Straight to bed, no distractions
Theresa O’Leary is a midwife who does rotating shifts, including nights, at Royal Prince Alfred Hospital in Sydney. She’s single and goes to sleep as soon as she gets home.
‘I wear ear plugs and I’ve got a very good eye mask that’s very dark and comfortable. These help a lot, especially the ear plugs.
‘I put my mobile phone on silent. That’s a shift work strategy for me. I don’t have a landline phone in the house and in the past when I have had one it’s been unplugged.
‘I’m able to come home and go straight to bed. I’m always exhausted in the morning so I go to bed and get my best sleep in the morning – I’ll get about four hours. If you have a break at night when you’re at work, snooze for an hour in the chair so the hours of sleep add up.
‘Don’t do anything that will stop you sleeping when you get home – like checking your emails and try not to organise to do too much when you’re on night duty. I find I sleep in the morning, wake during the afternoon, then probably get a couple more hours sleep in the evening, so try not to pack too much in so you can get the sleep when you need it – no mega shopping sprees!
‘Be organised about the food you eat. Bring healthy meals in to work. At 4am you always feel dreadful and a cup of coffee or cakes and biscuits won’t help you sleep.’
Exercise helps me sleep
Donna Hopkins is an RN who works in the psychiatric unit at Nepean Hospital. She has worked permanent night shift for the past four years as it allows her to juggle her work/life balance with three young children.
‘I use exercise to help me sleep. I do a lot of running around with the kids but I also go to the gym four or five times a week to do kick boxing.
‘I finish my night shift 7.30am. I go home and get the kids ready for school and drop them off at 9am. Then I go to a 9.30am kick boxing class, which finishes at 10.30am, so I go home and go to bed. I’m pretty exhausted by then. I get about four or five hours of sleep, except if someone gets the blower out and does their lawn, but generally I’m out like a light and wake up when my alarm goes off to collect the kids from school.

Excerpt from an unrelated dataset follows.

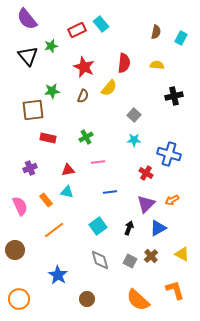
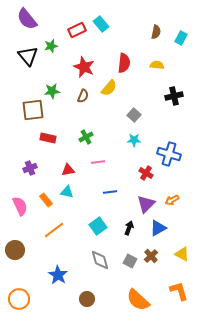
orange L-shape at (175, 290): moved 4 px right, 1 px down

‘I don’t wear an eye mask as my room is pretty dark. In the summer it’s more muggy and more difficult to get off to sleep, so I usually set the timer on the air conditioner so it comes on around lunch time when the weather really starts to warm up.
‘I take the landline phone off the hook. I do have the mobile beside me and switched on in case of an emergency with the kids but I tell people not to call me on the mobile unless it is an emergency.
‘I don’t drink any coffee. I have a health drink in the morning to get me through the kickboxing class. I recommend drinking plenty of water when on night shift. Because of the air conditioning you get dehydrated. Tea and coffee are no good as they act as a diuretic so you go to the toilet all the time and this doesn’t help you sleep.